Nach der größtmöglichen körperlichen Entgiftung verlagern sich die Beschwerden auf die Psyche, das Gehirn und das Rückenmark. Das ist keine Umverteilung, sondern die natürliche Reihenfolge in der der Körper entgiftet. Das kann frustrieren, wenn man immer stärker mit psychischen Problemen zu tun hat. Mit einem guten Management von Zeit, Ernährung, Bewegung, Belastung und Erholung wird man auch diese letzte Phase überstehen. In dieser Phase sehe ich die Stärken des Cutler Protokolls, weil die erreichte körperliche Stabilität zum intensiven Entgiften speziell von Gehirn und Nervensystem genutzt werden kann.

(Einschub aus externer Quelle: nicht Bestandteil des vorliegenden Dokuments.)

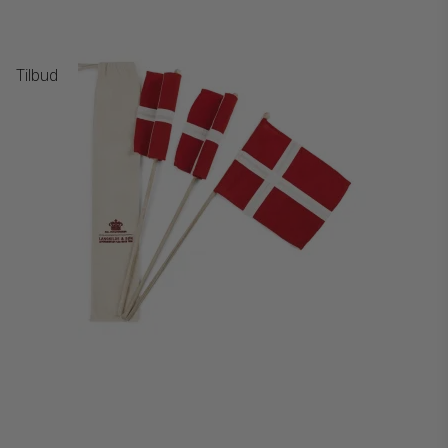
Tilbud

Meine eindringliche Bitte an Alle, die sich als schwermetallbelastet sehen: Bitte ganz viel Geduld mitbringen. Den Körper entgiftet man nicht mal eben, mit ein paar Smoothies. Die extrem giftigen Stoffe stecken in allerkleinster Menge verteilt im gesamten Körper. Sie stecken in Kompartimenten mit völlig unterschiedlichen Stoffwechselprozessen. Sie zu entfernen ist gefährlich wie ein Giftmülltransport. Sie dort zu belasten ist keine gute Option, da sie über Jahrzehnte schaden. Im Alter haben wir dann kaum noch Möglichkeiten diesen Giftmülltransport zu leisten. Ich bin davon überzeugt meine beiden Eltern, durch diese Problematik, viel zu früh verloren zu haben.

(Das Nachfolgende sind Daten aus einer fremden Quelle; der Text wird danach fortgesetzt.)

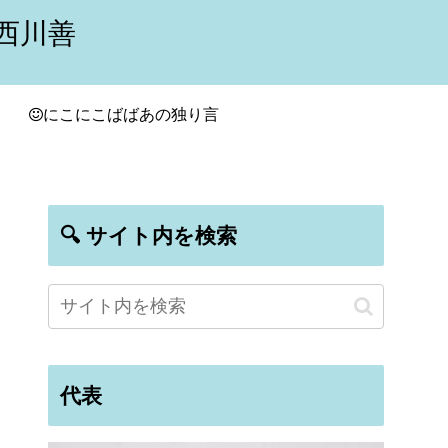
西川善
にこにこばばあの独り言
🔍 サイト内を検索
代表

Immer wieder werde ich gefragt, warum die Entgiftung mit egal welcher Methode so langsam geht und wie man das Entgiften beschleunigen kann. Leider ist noch keine schnellere Methode, als die hier vorgestellte gefunden worden. Wenn man konsequent entgiftet, geht es immerhin langsam voran. Das sollte Bestätigung und Motivation sein, weiterzumachen, egal wie lange es dauert.

Synergetische Effekte von Giften

Der Kern der Problematik von Vergiftungen in einer Größenordnung an der unteren chemischen Nachweisgrenze wird ausgedrückt durch die Grundformel LD1 + LD1 = LD100. LD 1 ist dabei die sogenannte lethale Dosis für ein Gift an einer 100er Gruppe von Versuchstieren. Gibt man einer Gruppe von Ratten gerade soviel Gift, z.B. Blei, das eine von 100 Ratten stirbt, so hat man die tödliche Dosis von LD1 für Blei. Gibt man einer zweiten Gruppe eine entsprechende Menge Quecksilber, dann hat man die LD1 für Quecksilber ermittelt. Gibt man einer weiteren Gruppe beide Gifte in der LD1 Dosierung, dann sterben alle Ratten.

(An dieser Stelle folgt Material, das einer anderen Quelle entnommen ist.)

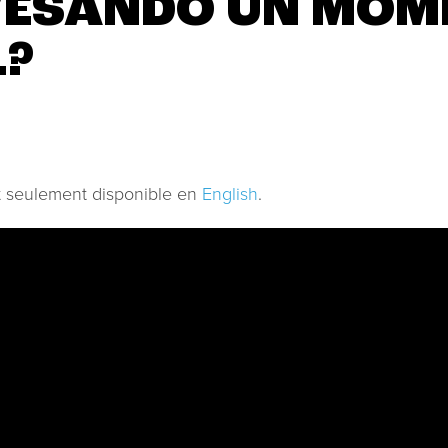
VESANDO UN MOM
L?
st seulement disponible en
English
.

Aus diesem Tierversuch lernen wir die wohl wichtigste Regel für subakute Vergiftungen auch beim Menschen: Gifte addieren sich nicht, Gifte multiplizieren sich nicht einmal, sondern Gifte potenzieren sich gegenseitig in ihrer toxischen Wirkung. Alle Überlegungen in Sachen gesetzlicher tolerierbarer Grenzwerte sind Makulatur, weil die Zusammenwirkung synergetisch erfolgt. Es kommt zu einer Wirkverstärkung mit unkalkulierbaren Ergebnissen. Jeder Beteiligte schiebt die Verantwortung auf die anderen Beteiligten. Konsequente Vermeidung ist der schmale Ausweg aus dem Dilemma unserer Umweltgifte.